Find the garden center tag or the gardener who gave you the plant to determine how large the plant will grow. Divide that measurement by 2 to find the distance needed between plants to avoid crowding, or its “spread.”

Decide how the plant will be used and how soon you want to divide it. Specimen plants should be placed farther from other plants. Add extra space for plants you don’t want to have to dig up and re-set in about 5 years, too. If you are planting to propagate new plants or for an instant mass of color that will persist for 3 to 5 years, go ahead and plant each plant so its longest leaves will touch the longest leaves of its neighbors.
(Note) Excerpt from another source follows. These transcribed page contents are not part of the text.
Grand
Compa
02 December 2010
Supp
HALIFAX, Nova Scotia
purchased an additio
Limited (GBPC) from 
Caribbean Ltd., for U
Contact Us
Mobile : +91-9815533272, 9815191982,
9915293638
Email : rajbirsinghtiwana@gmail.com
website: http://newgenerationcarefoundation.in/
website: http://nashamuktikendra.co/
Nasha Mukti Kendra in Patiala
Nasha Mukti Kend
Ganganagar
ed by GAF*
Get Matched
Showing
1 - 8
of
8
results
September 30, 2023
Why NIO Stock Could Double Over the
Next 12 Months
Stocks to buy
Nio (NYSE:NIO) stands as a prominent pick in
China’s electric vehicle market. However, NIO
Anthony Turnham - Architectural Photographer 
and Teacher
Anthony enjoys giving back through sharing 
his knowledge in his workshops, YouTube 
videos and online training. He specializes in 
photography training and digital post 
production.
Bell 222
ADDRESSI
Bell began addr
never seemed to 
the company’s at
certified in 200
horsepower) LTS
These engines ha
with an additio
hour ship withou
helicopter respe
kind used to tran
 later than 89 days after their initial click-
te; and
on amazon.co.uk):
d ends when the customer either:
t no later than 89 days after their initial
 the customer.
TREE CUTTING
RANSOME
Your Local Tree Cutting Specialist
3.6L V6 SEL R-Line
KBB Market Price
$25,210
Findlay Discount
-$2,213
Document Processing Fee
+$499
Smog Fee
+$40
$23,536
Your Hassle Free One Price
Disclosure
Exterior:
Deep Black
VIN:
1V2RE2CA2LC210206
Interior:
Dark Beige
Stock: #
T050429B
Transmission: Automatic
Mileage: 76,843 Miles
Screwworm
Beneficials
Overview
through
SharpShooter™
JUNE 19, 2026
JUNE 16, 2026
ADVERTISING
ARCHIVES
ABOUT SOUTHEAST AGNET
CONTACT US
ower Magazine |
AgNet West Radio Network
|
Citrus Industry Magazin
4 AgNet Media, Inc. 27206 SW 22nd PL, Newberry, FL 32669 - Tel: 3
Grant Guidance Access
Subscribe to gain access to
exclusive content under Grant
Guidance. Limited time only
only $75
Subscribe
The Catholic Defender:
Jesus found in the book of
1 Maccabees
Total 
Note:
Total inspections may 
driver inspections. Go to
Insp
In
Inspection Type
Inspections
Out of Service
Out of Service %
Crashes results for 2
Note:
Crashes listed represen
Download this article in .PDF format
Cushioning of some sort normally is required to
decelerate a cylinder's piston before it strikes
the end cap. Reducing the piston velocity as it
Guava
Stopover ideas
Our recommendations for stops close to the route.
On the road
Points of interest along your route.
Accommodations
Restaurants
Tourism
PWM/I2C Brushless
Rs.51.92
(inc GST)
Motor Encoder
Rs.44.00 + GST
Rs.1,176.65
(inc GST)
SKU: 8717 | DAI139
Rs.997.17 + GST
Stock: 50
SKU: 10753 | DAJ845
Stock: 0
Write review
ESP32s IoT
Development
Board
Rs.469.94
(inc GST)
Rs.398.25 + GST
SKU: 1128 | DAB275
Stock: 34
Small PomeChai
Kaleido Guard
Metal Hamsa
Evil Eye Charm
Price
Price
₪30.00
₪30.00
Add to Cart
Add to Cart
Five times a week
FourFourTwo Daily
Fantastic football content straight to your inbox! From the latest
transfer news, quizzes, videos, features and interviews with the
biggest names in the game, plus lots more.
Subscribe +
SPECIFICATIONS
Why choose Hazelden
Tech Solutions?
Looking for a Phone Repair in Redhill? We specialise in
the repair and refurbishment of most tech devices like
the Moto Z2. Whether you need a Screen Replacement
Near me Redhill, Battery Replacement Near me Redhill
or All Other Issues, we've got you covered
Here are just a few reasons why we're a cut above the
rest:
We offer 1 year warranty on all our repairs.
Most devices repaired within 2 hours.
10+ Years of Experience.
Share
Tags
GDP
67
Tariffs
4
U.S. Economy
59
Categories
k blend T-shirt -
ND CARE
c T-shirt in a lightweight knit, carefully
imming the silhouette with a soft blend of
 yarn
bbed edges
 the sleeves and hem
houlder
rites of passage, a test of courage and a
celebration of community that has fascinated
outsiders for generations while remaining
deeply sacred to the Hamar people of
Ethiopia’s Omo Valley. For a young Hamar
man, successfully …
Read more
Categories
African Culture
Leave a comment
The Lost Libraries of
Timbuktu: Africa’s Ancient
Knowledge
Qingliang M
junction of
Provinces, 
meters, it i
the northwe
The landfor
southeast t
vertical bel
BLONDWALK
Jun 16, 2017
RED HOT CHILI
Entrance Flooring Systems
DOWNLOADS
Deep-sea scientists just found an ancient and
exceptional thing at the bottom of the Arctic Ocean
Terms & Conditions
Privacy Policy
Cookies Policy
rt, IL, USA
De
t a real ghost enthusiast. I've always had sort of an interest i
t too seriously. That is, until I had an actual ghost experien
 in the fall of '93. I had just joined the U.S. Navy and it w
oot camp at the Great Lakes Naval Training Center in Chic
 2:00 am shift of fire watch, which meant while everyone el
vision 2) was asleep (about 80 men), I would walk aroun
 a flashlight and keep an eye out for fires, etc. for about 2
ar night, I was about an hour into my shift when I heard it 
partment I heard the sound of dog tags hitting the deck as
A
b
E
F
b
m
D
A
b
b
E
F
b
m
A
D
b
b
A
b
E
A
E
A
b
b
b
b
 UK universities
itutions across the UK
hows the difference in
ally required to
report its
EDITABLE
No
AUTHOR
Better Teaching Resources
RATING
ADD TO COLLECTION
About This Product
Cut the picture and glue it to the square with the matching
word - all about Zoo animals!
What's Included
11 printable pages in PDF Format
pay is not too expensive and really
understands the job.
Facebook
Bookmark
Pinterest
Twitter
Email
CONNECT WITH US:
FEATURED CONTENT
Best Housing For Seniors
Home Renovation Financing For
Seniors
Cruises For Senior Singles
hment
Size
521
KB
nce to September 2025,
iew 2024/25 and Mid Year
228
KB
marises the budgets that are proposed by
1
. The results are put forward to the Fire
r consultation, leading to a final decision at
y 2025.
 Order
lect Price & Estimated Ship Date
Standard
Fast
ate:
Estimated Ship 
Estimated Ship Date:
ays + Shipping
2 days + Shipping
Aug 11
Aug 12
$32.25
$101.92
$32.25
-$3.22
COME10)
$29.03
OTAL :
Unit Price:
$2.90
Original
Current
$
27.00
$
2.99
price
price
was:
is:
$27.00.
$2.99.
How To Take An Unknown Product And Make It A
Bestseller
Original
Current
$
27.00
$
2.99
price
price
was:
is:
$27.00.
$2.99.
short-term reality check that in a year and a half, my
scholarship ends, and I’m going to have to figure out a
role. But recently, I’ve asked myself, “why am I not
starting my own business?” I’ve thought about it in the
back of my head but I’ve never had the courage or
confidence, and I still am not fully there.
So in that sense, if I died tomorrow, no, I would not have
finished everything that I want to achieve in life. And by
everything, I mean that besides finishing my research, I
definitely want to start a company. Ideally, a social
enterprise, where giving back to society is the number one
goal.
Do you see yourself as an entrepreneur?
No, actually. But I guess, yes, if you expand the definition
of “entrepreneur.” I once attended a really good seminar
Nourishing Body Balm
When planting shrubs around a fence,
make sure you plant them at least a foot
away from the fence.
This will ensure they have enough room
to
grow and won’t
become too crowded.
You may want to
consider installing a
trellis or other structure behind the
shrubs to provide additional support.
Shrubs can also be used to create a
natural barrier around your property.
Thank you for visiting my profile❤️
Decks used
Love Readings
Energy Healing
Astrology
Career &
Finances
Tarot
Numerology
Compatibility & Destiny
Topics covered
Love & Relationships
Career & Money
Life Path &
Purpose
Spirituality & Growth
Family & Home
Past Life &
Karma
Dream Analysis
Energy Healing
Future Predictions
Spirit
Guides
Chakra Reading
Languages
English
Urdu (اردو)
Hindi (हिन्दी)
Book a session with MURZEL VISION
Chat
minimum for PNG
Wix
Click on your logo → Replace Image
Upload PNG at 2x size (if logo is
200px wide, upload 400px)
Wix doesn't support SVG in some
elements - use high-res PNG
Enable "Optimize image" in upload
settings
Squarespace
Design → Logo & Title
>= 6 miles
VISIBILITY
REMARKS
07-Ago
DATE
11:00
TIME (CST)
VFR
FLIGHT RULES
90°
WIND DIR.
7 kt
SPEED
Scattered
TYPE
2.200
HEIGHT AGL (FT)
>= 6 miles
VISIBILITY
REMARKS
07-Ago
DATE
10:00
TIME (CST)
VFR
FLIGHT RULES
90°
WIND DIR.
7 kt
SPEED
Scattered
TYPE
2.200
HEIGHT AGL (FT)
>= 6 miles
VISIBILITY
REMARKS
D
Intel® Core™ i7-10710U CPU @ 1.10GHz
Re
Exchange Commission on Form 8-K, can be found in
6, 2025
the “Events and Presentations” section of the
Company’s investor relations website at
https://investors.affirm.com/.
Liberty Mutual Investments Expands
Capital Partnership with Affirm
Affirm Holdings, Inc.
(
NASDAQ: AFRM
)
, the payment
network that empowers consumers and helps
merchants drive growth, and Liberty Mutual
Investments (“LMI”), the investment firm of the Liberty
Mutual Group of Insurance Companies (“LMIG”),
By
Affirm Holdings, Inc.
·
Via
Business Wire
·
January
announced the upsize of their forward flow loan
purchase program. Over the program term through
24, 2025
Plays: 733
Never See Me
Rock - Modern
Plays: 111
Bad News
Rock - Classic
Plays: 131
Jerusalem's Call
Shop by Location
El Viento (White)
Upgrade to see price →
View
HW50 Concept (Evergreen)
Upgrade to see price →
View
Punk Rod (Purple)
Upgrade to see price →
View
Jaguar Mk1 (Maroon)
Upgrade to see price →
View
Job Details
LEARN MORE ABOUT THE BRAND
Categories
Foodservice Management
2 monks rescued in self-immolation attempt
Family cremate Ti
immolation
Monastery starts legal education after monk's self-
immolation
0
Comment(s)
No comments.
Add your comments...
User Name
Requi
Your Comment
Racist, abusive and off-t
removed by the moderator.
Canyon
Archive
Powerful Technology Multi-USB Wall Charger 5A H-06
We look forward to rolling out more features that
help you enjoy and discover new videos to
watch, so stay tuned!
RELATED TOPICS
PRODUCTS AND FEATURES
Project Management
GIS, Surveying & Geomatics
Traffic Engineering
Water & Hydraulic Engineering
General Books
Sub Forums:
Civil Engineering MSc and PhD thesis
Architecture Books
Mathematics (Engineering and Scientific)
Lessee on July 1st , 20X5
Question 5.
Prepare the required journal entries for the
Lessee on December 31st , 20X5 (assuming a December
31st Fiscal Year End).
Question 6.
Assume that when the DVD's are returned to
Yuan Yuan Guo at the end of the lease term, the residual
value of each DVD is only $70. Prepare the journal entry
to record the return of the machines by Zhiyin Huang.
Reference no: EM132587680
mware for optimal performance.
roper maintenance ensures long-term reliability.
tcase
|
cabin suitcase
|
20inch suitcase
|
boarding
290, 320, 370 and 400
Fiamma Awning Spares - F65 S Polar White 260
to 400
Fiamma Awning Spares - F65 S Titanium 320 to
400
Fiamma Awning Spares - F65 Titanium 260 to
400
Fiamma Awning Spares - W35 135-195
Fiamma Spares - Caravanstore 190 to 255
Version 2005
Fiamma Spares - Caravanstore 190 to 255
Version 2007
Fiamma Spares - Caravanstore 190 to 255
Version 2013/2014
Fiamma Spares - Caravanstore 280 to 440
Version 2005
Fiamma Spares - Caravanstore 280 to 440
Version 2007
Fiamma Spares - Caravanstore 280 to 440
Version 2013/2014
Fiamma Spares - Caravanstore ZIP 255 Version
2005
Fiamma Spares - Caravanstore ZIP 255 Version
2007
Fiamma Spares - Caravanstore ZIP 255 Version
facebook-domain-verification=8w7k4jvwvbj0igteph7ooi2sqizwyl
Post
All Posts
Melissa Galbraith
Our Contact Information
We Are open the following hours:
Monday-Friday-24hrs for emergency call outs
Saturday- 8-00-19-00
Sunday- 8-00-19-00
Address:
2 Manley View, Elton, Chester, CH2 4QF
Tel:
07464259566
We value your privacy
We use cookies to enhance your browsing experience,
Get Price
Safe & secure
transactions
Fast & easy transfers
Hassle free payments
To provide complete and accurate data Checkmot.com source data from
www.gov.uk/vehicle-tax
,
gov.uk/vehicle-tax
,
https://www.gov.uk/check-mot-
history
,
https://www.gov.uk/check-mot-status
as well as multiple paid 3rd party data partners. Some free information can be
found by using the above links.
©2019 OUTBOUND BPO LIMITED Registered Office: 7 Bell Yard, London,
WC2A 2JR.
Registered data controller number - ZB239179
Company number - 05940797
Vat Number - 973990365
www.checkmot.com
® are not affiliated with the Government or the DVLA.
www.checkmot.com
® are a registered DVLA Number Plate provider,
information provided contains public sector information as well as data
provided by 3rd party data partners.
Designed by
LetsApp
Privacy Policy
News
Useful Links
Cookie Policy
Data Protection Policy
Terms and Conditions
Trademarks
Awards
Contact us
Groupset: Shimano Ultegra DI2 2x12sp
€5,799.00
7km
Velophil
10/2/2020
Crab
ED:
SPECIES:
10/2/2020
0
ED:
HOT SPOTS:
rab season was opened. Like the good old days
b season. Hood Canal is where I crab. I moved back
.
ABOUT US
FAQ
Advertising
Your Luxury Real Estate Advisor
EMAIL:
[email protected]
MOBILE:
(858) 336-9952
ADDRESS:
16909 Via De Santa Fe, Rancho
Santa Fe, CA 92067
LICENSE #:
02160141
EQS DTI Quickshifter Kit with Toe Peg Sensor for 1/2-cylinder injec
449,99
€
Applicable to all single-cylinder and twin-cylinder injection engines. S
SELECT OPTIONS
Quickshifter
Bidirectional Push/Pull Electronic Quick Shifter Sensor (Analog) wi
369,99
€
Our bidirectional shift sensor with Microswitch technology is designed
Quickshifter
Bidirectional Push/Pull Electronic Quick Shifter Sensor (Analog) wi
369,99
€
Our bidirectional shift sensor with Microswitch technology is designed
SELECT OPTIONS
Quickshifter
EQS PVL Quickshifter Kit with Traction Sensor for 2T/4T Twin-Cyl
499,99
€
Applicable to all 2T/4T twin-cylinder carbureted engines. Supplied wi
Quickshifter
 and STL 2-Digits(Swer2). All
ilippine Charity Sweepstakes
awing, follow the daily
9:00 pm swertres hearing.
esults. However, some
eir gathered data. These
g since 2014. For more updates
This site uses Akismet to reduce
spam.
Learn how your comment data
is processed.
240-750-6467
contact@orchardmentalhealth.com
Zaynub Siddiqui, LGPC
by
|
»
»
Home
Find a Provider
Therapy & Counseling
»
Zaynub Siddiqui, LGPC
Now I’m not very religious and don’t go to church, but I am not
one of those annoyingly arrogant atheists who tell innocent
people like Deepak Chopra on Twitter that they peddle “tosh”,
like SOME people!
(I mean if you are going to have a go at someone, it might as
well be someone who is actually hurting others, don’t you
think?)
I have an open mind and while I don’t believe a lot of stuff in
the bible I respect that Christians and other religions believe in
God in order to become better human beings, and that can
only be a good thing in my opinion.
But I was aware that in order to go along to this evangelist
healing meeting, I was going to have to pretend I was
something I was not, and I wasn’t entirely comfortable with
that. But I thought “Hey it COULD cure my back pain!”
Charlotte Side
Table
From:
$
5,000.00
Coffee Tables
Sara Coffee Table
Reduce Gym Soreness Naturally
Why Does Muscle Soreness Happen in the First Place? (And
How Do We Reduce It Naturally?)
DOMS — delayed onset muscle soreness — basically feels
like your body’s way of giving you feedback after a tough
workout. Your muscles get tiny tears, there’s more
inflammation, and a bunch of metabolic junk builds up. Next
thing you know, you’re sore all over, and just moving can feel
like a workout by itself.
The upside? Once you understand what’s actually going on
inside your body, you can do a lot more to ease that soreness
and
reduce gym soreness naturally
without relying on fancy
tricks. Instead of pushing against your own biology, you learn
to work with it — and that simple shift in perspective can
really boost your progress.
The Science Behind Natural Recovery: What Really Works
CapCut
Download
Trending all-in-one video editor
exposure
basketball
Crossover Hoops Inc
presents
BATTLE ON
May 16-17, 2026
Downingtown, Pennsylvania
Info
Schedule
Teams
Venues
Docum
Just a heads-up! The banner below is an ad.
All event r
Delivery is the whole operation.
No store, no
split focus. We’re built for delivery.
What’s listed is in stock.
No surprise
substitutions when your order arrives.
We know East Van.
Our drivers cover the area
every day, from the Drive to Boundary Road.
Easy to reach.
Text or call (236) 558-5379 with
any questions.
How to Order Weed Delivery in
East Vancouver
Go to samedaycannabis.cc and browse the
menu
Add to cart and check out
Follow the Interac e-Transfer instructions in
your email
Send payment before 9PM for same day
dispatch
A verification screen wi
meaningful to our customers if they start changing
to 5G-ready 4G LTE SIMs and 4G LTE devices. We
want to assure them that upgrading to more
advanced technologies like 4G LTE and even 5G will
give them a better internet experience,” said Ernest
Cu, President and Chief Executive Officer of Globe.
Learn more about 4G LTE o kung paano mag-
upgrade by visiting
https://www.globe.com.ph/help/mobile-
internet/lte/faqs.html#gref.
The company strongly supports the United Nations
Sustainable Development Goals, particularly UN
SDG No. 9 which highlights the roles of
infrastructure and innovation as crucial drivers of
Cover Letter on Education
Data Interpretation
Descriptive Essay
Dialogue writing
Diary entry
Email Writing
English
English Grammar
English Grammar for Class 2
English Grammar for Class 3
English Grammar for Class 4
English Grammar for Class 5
Set miniature plants and small daylilies like Stella D’Oro an average of 8 to 12 inches apart from crown to crown. The original Stellas are a bit less compact than newer varieties, but most of them will form a dense mat if set 1 foot to 16 inches apart.

Set medium-sized daylilies from 18 to 32 inches apart. Double-blooms and the showy tetraploids should be set a few inches farther apart so they can get the attention they deserve. Repeat bloomers should be set with extra space, too; you’ll need room to get to them to remove spent scapes (the stalks that bear the flowers) to keep them blooming.

Set large daylilies from 32 to 48 inches or more apart. The original cultivar called “Kwanso,” a double-petalled tawny lily with an extended period of bloom can spread as wide as 4 feet. Many tetraploid daylilies are bred for flower size and spider daylilies are bred for height; the plants may grow as large as or larger than their common cousin. Kwanso makes an impressive jumble but when it becomes congested, blooming decreases.


If you “grow your own” from seed, start seedlings about 8 inches apart when you move them to the garden. Remove any seedlings that are not aggressive growers. Set them at their adult spacing in the garden.

Prune back divisions before planting to keep plants vigorous; new leaves grow all season long.

Most hemerocallis are hardy, tough perennials and can be moved any time during the growing year with proper (sometimes intensive) after-planting care. If you want the plants to flower their first season, though, plant them in late fall or very early spring as soon as the ground can be worked.


Like the wild rose, the sturdy common daylily has become a nuisance. Hemerocallis “fulva,” the common tawny daylily, is designated as an invasive species in the much of the Eastern and Mid-Atlantic U.S. “Kwanso” is only slightly less aggressive. "Flava," the lemon lily, is the least invasive of the original cultivars. None are native to the U.S. Dispose of extra division rather than passing them along.

Crowded daylilies compete for nutrients and water and don’t have enough energy to flower. Divide clumps when blooming declines.